L'air était presque étouffant. J'étais accroupie, et la paille me chatouillait les jambes. Il faisait assez sombre aussi. Mais je pouvais quand même voir la poule sur son nid. Elle était à un mètre cinquante de moi, environ, et ne se doutait absolument pas de ma présence. Le moindre mouvement de ma part, et tout aurait été gâché. Je me tenais donc parfaitement immobile. La poule aussi. Bientôt, elle se souleva tout doucement. Elle me tournait le dos, et, en me penchant en avant, je vis un objet rond et blanc qui émergeait peu à peu des plumes entre ses deux pattes. L'objet grossit. Soudain, la poule remua son derrière et - plop ! - il atterrit sur la paille : je venais d'assister en direct à la ponte d'un oeuf. Avec des gloussements de victoire, la poule secoua ses plumes, déplaça l'oeuf à l'aide de son bec, puis sortit du poulailler en se pavanant.
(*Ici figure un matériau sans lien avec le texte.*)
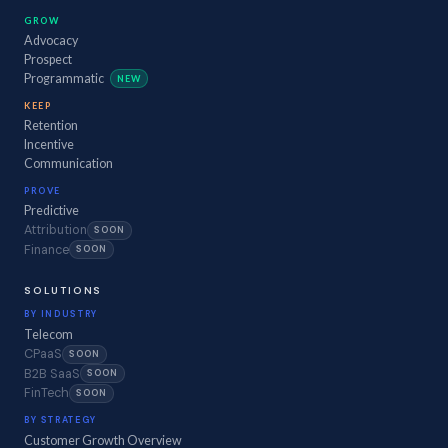
GROW
Advocacy
Prospect
Programmatic
NEW
KEEP
Retention
Incentive
Communication
PROVE
Predictive
Attribution
SOON
Finance
SOON
SOLUTIONS
BY INDUSTRY
Telecom
CPaaS
SOON
B2B SaaS
SOON
FinTech
SOON
BY STRATEGY
Customer Growth Overview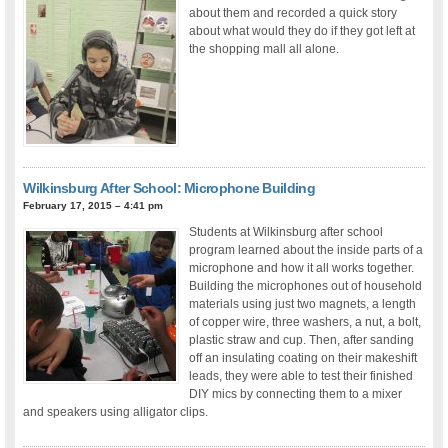
about them and recorded a quick story
about what would they do if they got left at
the shopping mall all alone.
Wilkinsburg After School: Microphone Building
February 17, 2015 – 4:41 pm
Students at Wilkinsburg after school
program learned about the inside parts of a
microphone and how it all works together.
Building the microphones out of household
materials using just two magnets, a length
of copper wire, three washers, a nut, a bolt,
plastic straw and cup. Then, after sanding
off an insulating coating on their makeshift
leads, they were able to test their finished
DIY mics by connecting them to a mixer
and speakers using alligator clips.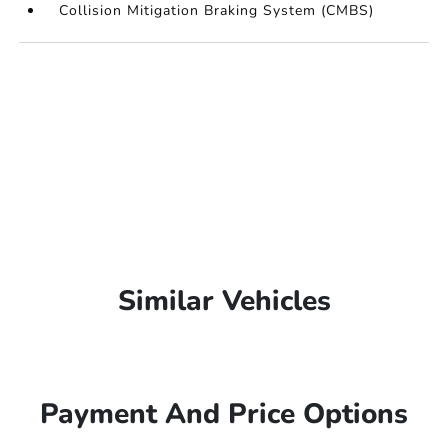
Collision Mitigation Braking System (CMBS)
Similar Vehicles
Payment And Price Options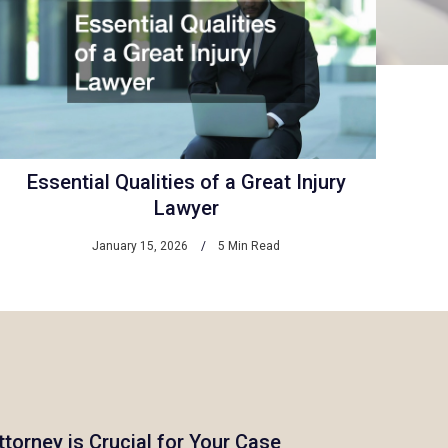
Essential Qualities of a Great Injury
Lawyer
January 15, 2026
5 Min Read
ttorney is Crucial for Your Case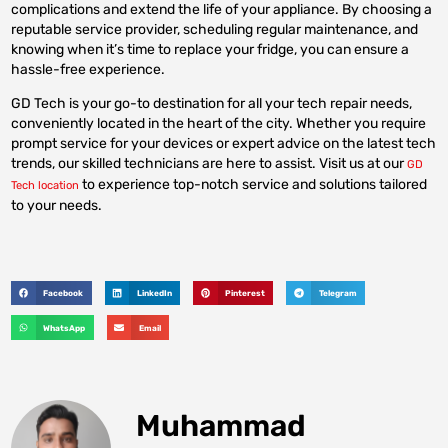
complications and extend the life of your appliance. By choosing a
reputable service provider, scheduling regular maintenance, and
knowing when it’s time to replace your fridge, you can ensure a
hassle-free experience.
GD Tech is your go-to destination for all your tech repair needs,
conveniently located in the heart of the city. Whether you require
prompt service for your devices or expert advice on the latest tech
trends, our skilled technicians are here to assist. Visit us at our
GD
to experience top-notch service and solutions tailored
Tech location
to your needs.
Facebook
LinkedIn
Pinterest
Telegram
WhatsApp
Email
Muhammad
Malgré mes jambes engourdies, je me précipitai tout excitée hors du poulailler et courus jusqu'à la maison. Maman était sur le point d'appeler la police. Elle m'avait cherchée pendant des heures et n'imaginait pas que j'avais pu passer tout ce temps accroupie dans le poulailler. Ce fut là ma première observation sérieuse du comportement des animaux. J'avais cinq ans... et beaucoup de chance car ma mère était très compréhensive ! Au lieu de se mettre en colère parce que je l'avais effrayée, elle voulut que je lui raconte en détail la merveilleuse chose dont j'avais été témoin. Malgré mon très jeune âge à cette époque, j'ai beaucoup de souvenirs se rapportant à cette expérience. Je me rappelle ma perplexité au sujet des oeufs : sur une poule, où donc se trouvait-il une ouverture assez grande pour laisser sortir un oeuf ? Je ne sais plus si j'ai posé la question autour de moi. Si oui, personne ne m'a donné de réponse. J'ai donc décidé d'éclaircir ce mystère moi-même. Je me rappelle m'être dit un jour, en voyant une poule entrer dans le poulailler : «Ah, maintenant je vais la suivre, et je vais voir ce qui se passe.» Et je me rappelle aussi la fuite de la poule avec des caquètements d'horreur, lorsqu'elle m'a vue entrer à mon tour. De toute évidence, cette méthode n'était pas la bonne. Il me fallait entrer dans le poulailler la première et attendre qu'une poule se décide à venir pondre son oeuf. C'est la raison pour laquelle je dus rester si longtemps à l'intérieur du poulailler. Il faut être patient si l'on veut apprendre à connaître les animaux.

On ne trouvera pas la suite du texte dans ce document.